Ports and certificates for Hosted Mender

Hello,

I reviewed the documentation and read that I need both ports 443 and 9000 opened for Mender. Looks like port 9000 is used for the proxy storage element, which I be used for a Mender server deployment. If I am using Hosted Mender, do I need to have port 9000 opened? If not, the would the only port that needs to be open be 443?

For Hosted Mender, is there a process to cover certificate rotation? If so, is there a frequency?

Finally, just wanted to confirm the process for revoking a certificate on hosted Mender is as simple as rejecting the key for the device in the Hosted Mender portal.

Thanks much

For your clients there are no open ports. It’s only on the server side. As long as your client devices can make an outbound connection to ports 443 and 9000 you are in good shape.
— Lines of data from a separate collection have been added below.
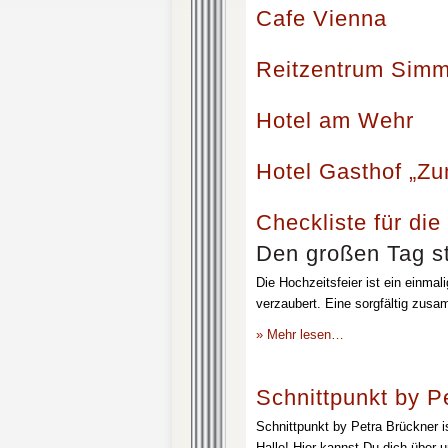
Cafe Vienna
Reitzentrum Simm
Hotel am Wehr
Hotel Gasthof „Z
Checkliste für die
Den großen Tag st
Die Hochzeitsfeier ist ein einmal
verzaubert. Eine sorgfältig zusa
» Mehr lesen…
Schnittpunkt by P
Schnittpunkt by Petra Brückner i
Halle! Hier kannst Du dich über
There is nothing specific built into the Mender client integration to rotate certificates although it has been discussed. Device rejection is based on the inventory so if a specific device attempts to connect again, even if the certificate has changed it will be denied access. The mender client will automatically regenerate the certificate if it is removed or corrupted. In this case you will see additional auth-sets against the same device.

Thanks @drewmoseley ! I hope I’m not asking a redundant question, but I just need to verify port 9000 needs to be opened when using the Hosted Mender option. I have not seen it get used in my testing (perhaps I missed it). If port 9000 is needed when using the Hosted Mender option, is there anything documented about its use? I’m wrapping a requirements document that that would be helpful to know. From my research it looks like it for a “minio server” service, which may apply to self-built Mender servers. Thanks much and apologies if this is a repeat.

Hi @tmrskos, actually for hosted mender the artifacts are stored directly in Amazon S3 and not minio so there is no need for port 9000. The URLs provided to the clients point directly at Amazon servers.